Tough to Land Talent
Many recruiters said they find it especially difficult to compete
for graduates from some of the academic elite. That may change amid
the economic slowdown as the job market eases. But at the time of
the survey, respondents complained that they often came away from
the elite schools empty-handed because of graduates' unrealistic
salary and career expectations. They also criticized the graduates
for having arrogant attitudes and said they find few team players at
some of the prestigious schools.
Recruiters clearly are ambivalent about schools like Harvard,
which theyoverwhelmingly named as the M.B.A. program with the most
competitive environment.
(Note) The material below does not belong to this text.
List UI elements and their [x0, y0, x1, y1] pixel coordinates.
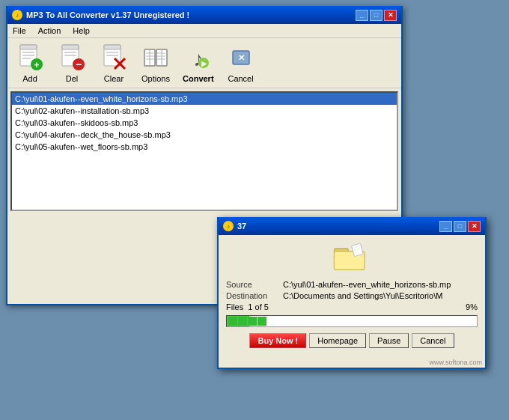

They see it as the gold standard of
business schools, but the largest number think of "arrogance" when
asked what first comes to mind when they hear the Harvard name. Even
so, when recruiters were asked which school they would choose to get
an M.B.A. degree, Harvard ranked third in number of mentions.
"Harvard graduates I have interviewed are discernibly different
from other Ivy League graduates -- more well-rounded,
entrepreneurial and worldly," says Mr. Bragin. "But you have to deal
with their excessive expectations about what their M.B.A. degree
will get them. Some seem to expect to be CEO within two years."
Kristin Gandy, associate recruiter for Enron Corp., was
disappointed with her visit to M.I.T. last year. She recalls that
about half the students on her interview schedule failed to show up
and didn't bother to call or write a letter of apology.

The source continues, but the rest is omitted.